Asymptotic enumeration of linear hypergraphs with given number of vertices and edges

TL;DR

This paper provides an asymptotic enumeration of linear r-uniform hypergraphs with a given number of vertices and edges, and explores probabilities related to linearity and subhypergraph containment.

Contribution

It determines the asymptotic count of linear r-uniform hypergraphs under certain edge constraints and analyzes related probabilistic properties.

Findings

Asymptotic enumeration formula for linear hypergraphs with specified vertices and edges.

Probability estimates for linearity in random hypergraph models.

Likelihood of subhypergraph containment in linear hypergraphs.

Abstract

For $n\geq 3$, let $r=r(n)\geq 3$ be an integer. A hypergraph is $r$-uniform if each edge is a set of $r$ vertices, and is said to be linear if two edges intersect in at most one vertex.
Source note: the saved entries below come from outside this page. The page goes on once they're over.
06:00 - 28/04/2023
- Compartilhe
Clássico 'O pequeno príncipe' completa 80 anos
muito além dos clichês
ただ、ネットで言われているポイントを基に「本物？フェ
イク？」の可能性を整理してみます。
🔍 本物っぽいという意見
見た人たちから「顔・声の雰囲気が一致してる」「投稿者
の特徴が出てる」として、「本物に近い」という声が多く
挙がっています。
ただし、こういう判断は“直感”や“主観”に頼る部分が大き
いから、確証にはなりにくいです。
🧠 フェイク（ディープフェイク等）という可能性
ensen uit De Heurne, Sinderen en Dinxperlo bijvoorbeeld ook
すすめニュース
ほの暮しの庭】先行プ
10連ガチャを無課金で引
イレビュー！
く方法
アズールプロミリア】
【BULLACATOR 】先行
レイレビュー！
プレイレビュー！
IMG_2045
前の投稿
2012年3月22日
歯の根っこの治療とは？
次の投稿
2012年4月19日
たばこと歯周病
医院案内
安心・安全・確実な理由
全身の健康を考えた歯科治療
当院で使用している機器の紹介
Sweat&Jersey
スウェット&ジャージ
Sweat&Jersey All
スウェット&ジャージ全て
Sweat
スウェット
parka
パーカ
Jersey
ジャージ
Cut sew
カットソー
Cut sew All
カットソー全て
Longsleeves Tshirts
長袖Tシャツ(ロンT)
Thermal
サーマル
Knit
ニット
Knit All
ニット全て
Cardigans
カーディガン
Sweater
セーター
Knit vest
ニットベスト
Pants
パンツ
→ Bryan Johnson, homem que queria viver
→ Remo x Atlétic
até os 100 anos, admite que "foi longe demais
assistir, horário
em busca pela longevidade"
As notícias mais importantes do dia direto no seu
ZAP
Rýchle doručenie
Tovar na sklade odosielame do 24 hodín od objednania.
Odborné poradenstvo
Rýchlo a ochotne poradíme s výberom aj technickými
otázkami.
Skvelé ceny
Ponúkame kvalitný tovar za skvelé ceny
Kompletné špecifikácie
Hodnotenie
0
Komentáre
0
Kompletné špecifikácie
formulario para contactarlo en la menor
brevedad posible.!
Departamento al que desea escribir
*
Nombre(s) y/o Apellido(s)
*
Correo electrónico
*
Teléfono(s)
In this paper, the number of linear $r$-uniform hypergraphs on $n\to\infty$ vertices is determined asymptotically when the number of edges is $m(n)=o(r^{-3}n^{ \frac32})$. As one application, we find the probability of linearity for the independent-edge model of random $r$-uniform hypergraph when the expected number of edges is $o(r^{-3}n^{ \frac32})$. We also find the probability that a random $r$-uniform linear hypergraph with a given number of edges contains a given subhypergraph.